EXERCISE OBJECTIVE
Could the records be returned exactly, with the pictures left out?

Extracted records:

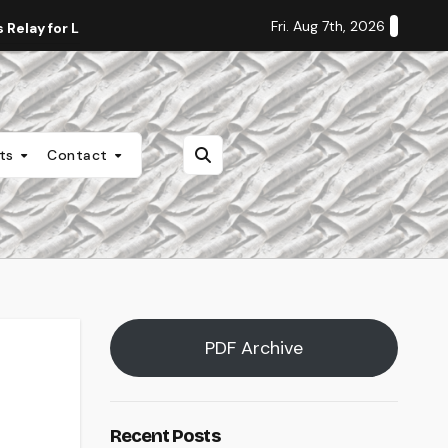
Fri. Aug 7th, 2026
Relay for Life
Staff Editorial: Students Deserve Transpa
nts
Contact
PDF Archive
Recent Posts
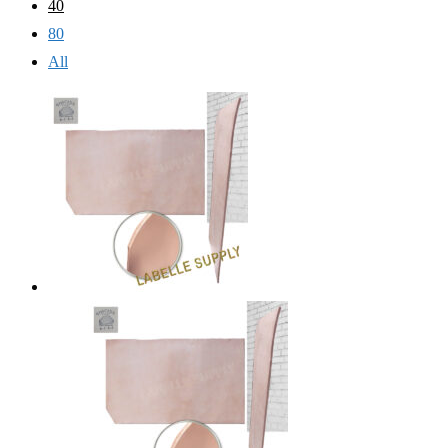
40
80
All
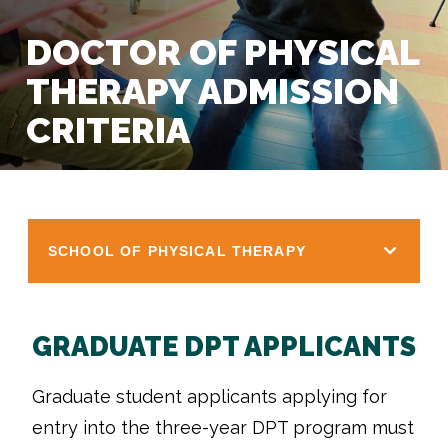
DOCTOR OF PHYSICAL
THERAPY ADMISSION
CRITERIA
SCHOOL OF PHYSICAL THERAPY
GRADUATE DPT APPLICANTS
Graduate student applicants applying for
entry into the three-year DPT program must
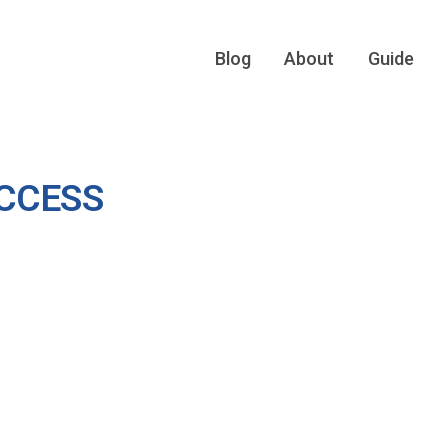
Blog
About
Guide
CCESS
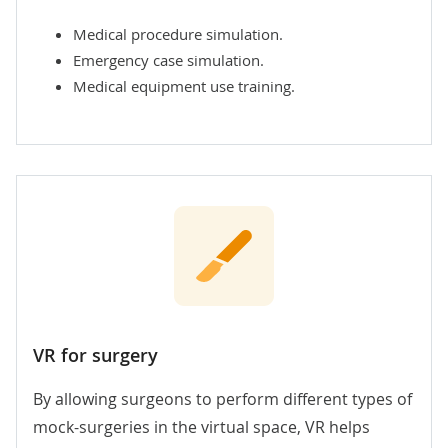
Medical procedure simulation.
Emergency case simulation.
Medical equipment use training.
VR for surgery
By allowing surgeons to perform different types of
mock-surgeries in the virtual space, VR helps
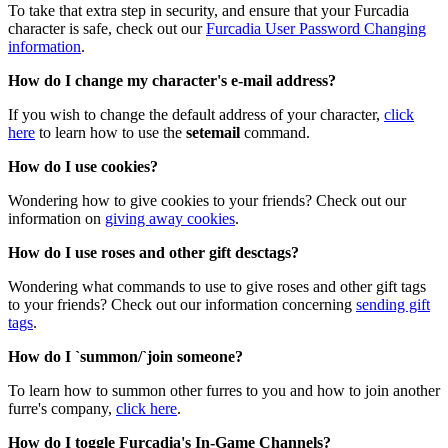
To take that extra step in security, and ensure that your Furcadia
character is safe, check out our
Furcadia User Password Changing
information
.
How do I change my character's e-mail address?
If you wish to change the default address of your character,
click
here
to learn how to use the
setemail
command.
How do I use cookies?
Wondering how to give cookies to your friends? Check out our
information on
giving away cookies
.
How do I use roses and other gift desctags?
Wondering what commands to use to give roses and other gift tags
to your friends? Check out our information concerning
sending gift
tags
.
How do I `summon/`join someone?
To learn how to summon other furres to you and how to join another
furre's company,
click here
.
How do I toggle Furcadia's In-Game Channels?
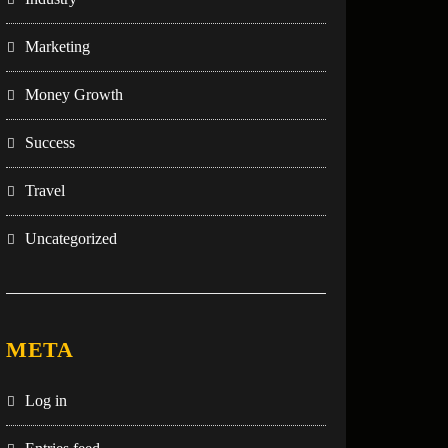
Marketing
Money Growth
Success
Travel
Uncategorized
META
Log in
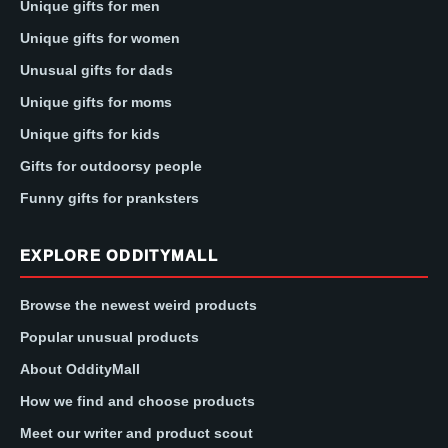
Unique gifts for men
Unique gifts for women
Unusual gifts for dads
Unique gifts for moms
Unique gifts for kids
Gifts for outdoorsy people
Funny gifts for pranksters
EXPLORE ODDITYMALL
Browse the newest weird products
Popular unusual products
About OddityMall
How we find and choose products
Meet our writer and product scout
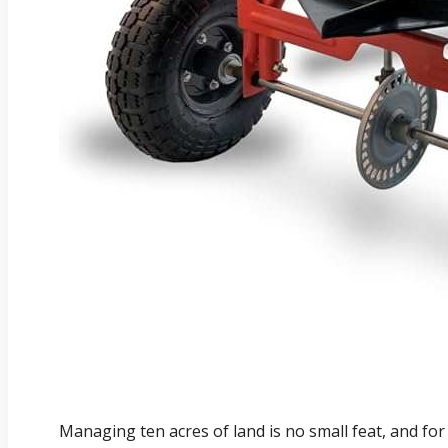
Managing ten acres of land is no small feat, and for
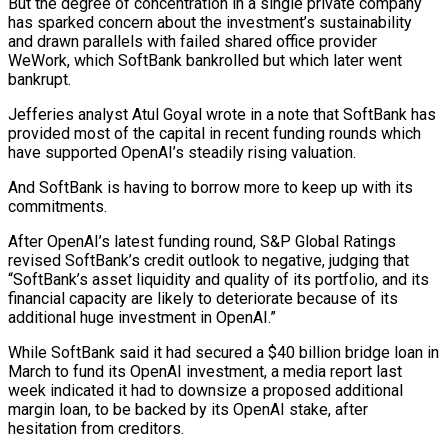
But the degree of concentration in a single private company
has sparked concern about the investment’s sustainability ​
and drawn parallels with failed shared office provider
WeWork, which SoftBank bankrolled but which later went
bankrupt.
Jefferies analyst Atul Goyal wrote in a note that SoftBank has
provided most of the capital in recent funding rounds which
have supported ⁠OpenAI’s steadily rising valuation.
And SoftBank is having to borrow more to ⁠keep up with its
commitments.
After OpenAI’s latest funding round, S&P Global Ratings
revised SoftBank’s credit ​outlook to negative, judging that
“SoftBank’s asset liquidity and quality of its portfolio, and its
financial capacity are likely to deteriorate ​because of its
additional huge investment in OpenAI.”
While SoftBank said it had secured a $40 billion bridge ‌loan in
March to fund its OpenAI investment, a media report last
week indicated it had to downsize a proposed additional
margin loan, to be backed by its OpenAI stake, after
hesitation from creditors.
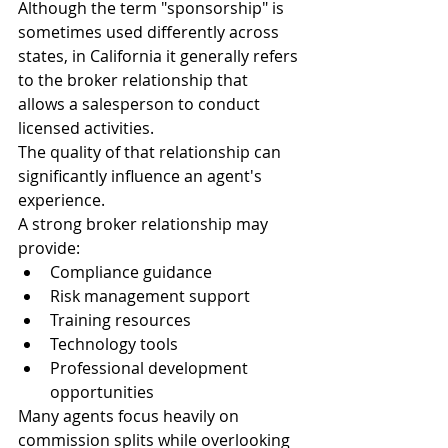
Although the term "sponsorship" is 
sometimes used differently across 
states, in California it generally refers 
to the broker relationship that 
allows a salesperson to conduct 
licensed activities.
The quality of that relationship can 
significantly influence an agent's 
experience.
A strong broker relationship may 
provide:
Compliance guidance
Risk management support
Training resources
Technology tools
Professional development 
opportunities
Many agents focus heavily on 
commission splits while overlooking 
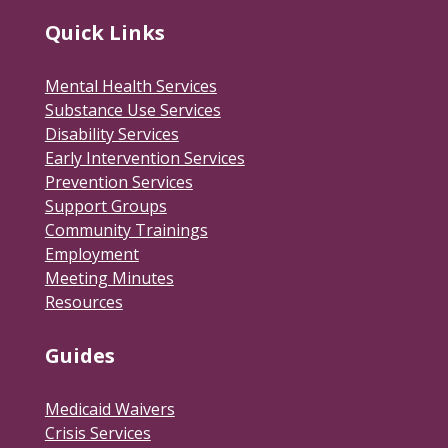
Quick Links
Mental Health Services
Substance Use Services
Disability Services
Early Intervention Services
Prevention Services
Support Groups
Community Trainings
Employment
Meeting Minutes
Resources
Guides
Medicaid Waivers
Crisis Services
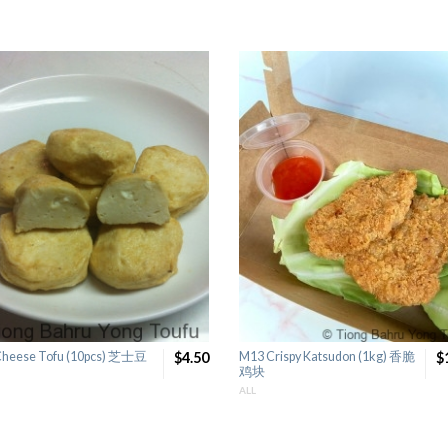
Cheese Tofu (10pcs) 芝士豆
$4.50
M13 Crispy Katsudon (1kg) 香脆
$
鸡块
ALL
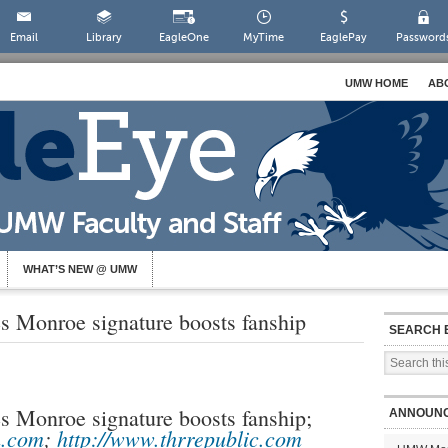
Email
Library
EagleOne
MyTime
EaglePay
Password
UMW HOME
AB
WHAT’S NEW @ UMW
 Monroe signature boosts fanship
SEARCH 
 Monroe signature boosts fanship;
ANNOUN
h.com
;
http://www.thrrepublic.com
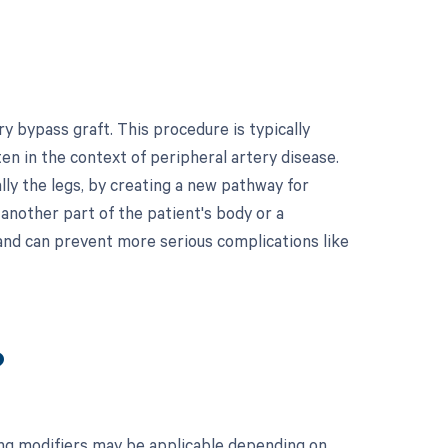
y bypass graft. This procedure is typically
en in the context of peripheral artery disease.
ally the legs, by creating a new pathway for
 another part of the patient's body or a
and can prevent more serious complications like
?
ing modifiers may be applicable depending on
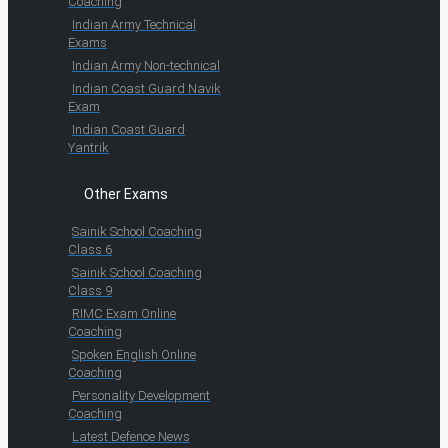
Coaching
Indian Army Technical
Exams
Indian Army Non-technical
Indian Coast Guard Navik
Exam
Indian Coast Guard
Yantrik
Other Exams
Sainik School Coaching
Class 6
Sainik School Coaching
Class 9
RIMC Exam Online
Coaching
Spoken English Online
Coaching
Personality Development
Coaching
Latest Defence News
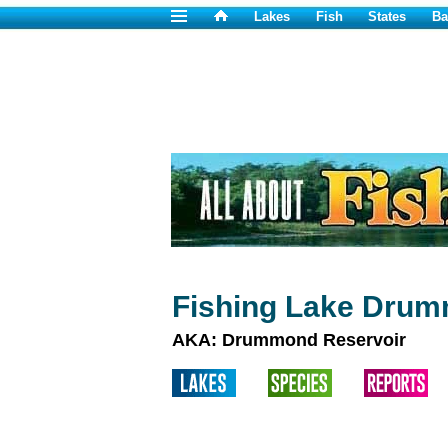
Lakes
Fish
States
Ba
Fishing Lake Dru
AKA: Drummond Reservoir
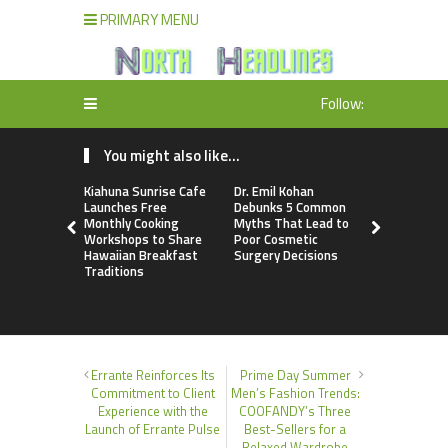
PRIMARY MENU
Follow:
You might also like...
Kiahuna Sunrise Cafe
Dr. Emil Kohan
Sofia Sym
Launches Free
Debunks 5 Common
Creativity
Monthly Cooking
Myths That Lead to
a Business 
Workshops to Share
Poor Cosmetic
Just an Art
Hawaiian Breakfast
Surgery Decisions
Traditions
Errante Reinforces Its
Prime Day Summer
Commitment to Client
Men’s Fashion Trends:
Experience with the
COOFANDY’s Three
Launch of Errante Pulse
Best-Sellers for a
Relaxed Wardrobe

EXPECTED OUTPUT
Fri. Aug 7th, 2026
Relay for Life
Staff Editorial: Students Deserve Transpa
nts
Contact
PDF Archive
Recent Posts
40
80
All
DOCTOR OF PHYSICAL
THERAPY ADMISSION
CRITERIA
SCHOOL OF PHYSICAL THERAPY
GRADUATE DPT APPLICANTS
Graduate student applicants applying for
entry into the three-year DPT program must
Blog
About
Guide
CCESS
Medical procedure simulation.
Emergency case simulation.
Medical equipment use training.
VR for surgery
By allowing surgeons to perform different types of
mock-surgeries in the virtual space, VR helps
To take that extra step in security, and ensure that your Furcadia
character is safe, check out our
Furcadia User Password Changing
information
.
How do I change my character's e-mail address?
If you wish to change the default address of your character,
click
here
to learn how to use the
setemail
command.
How do I use cookies?
Wondering how to give cookies to your friends? Check out our
information on
giving away cookies
.
How do I use roses and other gift desctags?
Wondering what commands to use to give roses and other gift tags
to your friends? Check out our information concerning
sending gift
tags
.
How do I `summon/`join someone?
To learn how to summon other furres to you and how to join another
furre's company,
click here
.
How do I toggle Furcadia's In-Game Channels?
Marketing
Money Growth
Success
Travel
Uncategorized
META
Log in
Unique gifts for men
Unique gifts for women
Unusual gifts for dads
Unique gifts for moms
Unique gifts for kids
Gifts for outdoorsy people
Funny gifts for pranksters
EXPLORE ODDITYMALL
Browse the newest weird products
Popular unusual products
About OddityMall
How we find and choose products
Meet our writer and product scout
Managing ten acres of land is no small feat, and for
But the degree of concentration in a single private company
has sparked concern about the investment’s sustainability ​
and drawn parallels with failed shared office provider
WeWork, which SoftBank bankrolled but which later went
bankrupt.
Jefferies analyst Atul Goyal wrote in a note that SoftBank has
provided most of the capital in recent funding rounds which
have supported ⁠OpenAI’s steadily rising valuation.
And SoftBank is having to borrow more to ⁠keep up with its
commitments.
After OpenAI’s latest funding round, S&P Global Ratings
revised SoftBank’s credit ​outlook to negative, judging that
“SoftBank’s asset liquidity and quality of its portfolio, and its
financial capacity are likely to deteriorate ​because of its
additional huge investment in OpenAI.”
While SoftBank said it had secured a $40 billion bridge ‌loan in
March to fund its OpenAI investment, a media report last
week indicated it had to downsize a proposed additional
margin loan, to be backed by its OpenAI stake, after
hesitation from creditors.
Although the term "sponsorship" is 
sometimes used differently across 
states, in California it generally refers 
to the broker relationship that 
allows a salesperson to conduct 
licensed activities.
The quality of that relationship can 
significantly influence an agent's 
experience.
A strong broker relationship may 
provide:
Compliance guidance
Risk management support
Training resources
Technology tools
Professional development 
opportunities
Many agents focus heavily on 
commission splits while overlooking 
Quick Links
Mental Health Services
Substance Use Services
Disability Services
Early Intervention Services
Prevention Services
Support Groups
Community Trainings
Employment
Meeting Minutes
Resources
Guides
Medicaid Waivers
Crisis Services
Cheese Tofu (10pcs) 芝士豆
$4.50
M13 Crispy Katsudon (1kg) 香脆
$
鸡块
ALL
Email
Library
EagleOne
MyTime
EaglePay
Password
UMW HOME
AB
WHAT’S NEW @ UMW
 Monroe signature boosts fanship
SEARCH 
 Monroe signature boosts fanship;
ANNOUN
h.com
;
http://www.thrrepublic.com
y bypass graft. This procedure is typically
en in the context of peripheral artery disease.
ally the legs, by creating a new pathway for
 another part of the patient's body or a
and can prevent more serious complications like
?
ing modifiers may be applicable depending on
Coaching
Indian Army Technical
Exams
Indian Army Non-technical
Indian Coast Guard Navik
Exam
Indian Coast Guard
Yantrik
Other Exams
Sainik School Coaching
Class 6
Sainik School Coaching
Class 9
RIMC Exam Online
Coaching
Spoken English Online
Coaching
Personality Development
Coaching
Latest Defence News
Lakes
Fish
States
Ba
Fishing Lake Dru
AKA: Drummond Reservoir
PRIMARY MENU
Follow:
You might also like...
Kiahuna Sunrise Cafe
Dr. Emil Kohan
Sofia Sym
Launches Free
Debunks 5 Common
Creativity
Monthly Cooking
Myths That Lead to
a Business 
Workshops to Share
Poor Cosmetic
Just an Art
Hawaiian Breakfast
Surgery Decisions
Traditions
Errante Reinforces Its
Prime Day Summer
Commitment to Client
Men’s Fashion Trends:
Experience with the
COOFANDY’s Three
Launch of Errante Pulse
Best-Sellers for a
Relaxed Wardrobe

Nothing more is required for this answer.